Cigarette Smoke Up-regulates PDE3 and PDE4 to Decrease cAMP in Airway Cells

BACKGROUND AND PURPOSE: 3', 5'-cyclic adenosine monophosphate (cAMP) is a central second messenger that broadly regulates cell function and can underpin pathophysiology. In chronic obstructive pulmonary disease (COPD), a lung disease primarily provoked by cigarette smoke (CS), the induction of cAMP-dependent pathways, via inhibition of hydrolyzing phosphodiesterases (PDEs), is a prime therapeutic strategy. Mechanisms that disrupt cAMP signaling in airway cells, in particular regulation of endogenous PDEs are poorly understood.

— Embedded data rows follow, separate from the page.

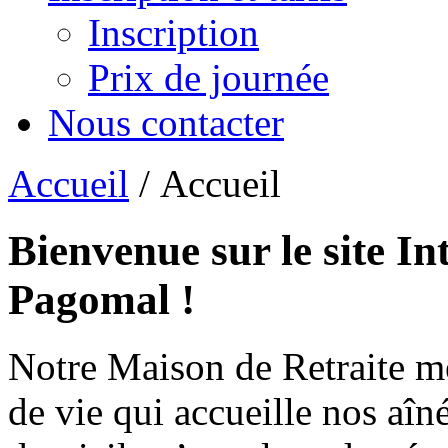
Inscription
Prix de journée
Nous contacter
Accueil
/ Accueil
Bienvenue sur le site In
Pagomal !
Notre Maison de Retraite m
de vie qui accueille nos aîn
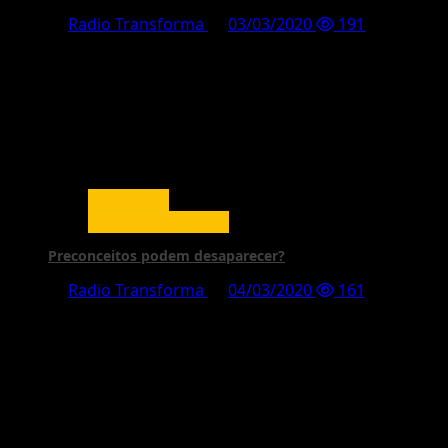
Radio Transforma
03/03/2020
191
Destaques
Histórias em vídeo
Preconceitos podem desaparecer?
Radio Transforma
04/03/2020
161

EXPERIMENTAL APPROACH: We used a novel Forster resonance energy transfer (FRET) based cAMP biosensor in mouse in vivo, ex vivo precision cut lung slices (PCLS), and in human in vitro cell models to track the effects of CS exposure. KEY RESULTS: Under fenoterol stimulated conditions, FRET responses to cilostamide were significantly increased in in vivo, ex vivo PCLS exposed to CS and in human airway smooth muscle cells exposed to CS extract. FRET signals to rolipram were only increased in the in vivo CS model. Under basal conditions, FRET responses to cilostamide and rolipram were significantly increased in in vivo, ex vivo PCLS exposed to CS. Elevated FRET signals to rolipram correlated with a protein upregulation of PDE4 subtypes. In ex vivo PCLS exposed to CS extract, rolipram reversed downregulation of ciliary beating frequency, whereas only cilostamide significantly increased airway relaxation of methacholine pre-contracted airways. CONCLUSION AND IMPLICATIONS: We show that CS upregulates expression and activity of both PDE3 and PDE4, which regulate real-time cAMP dynamics. These mechanisms determine the availability of cAMP and can contribute to CS-induced pulmonary pathophysiology.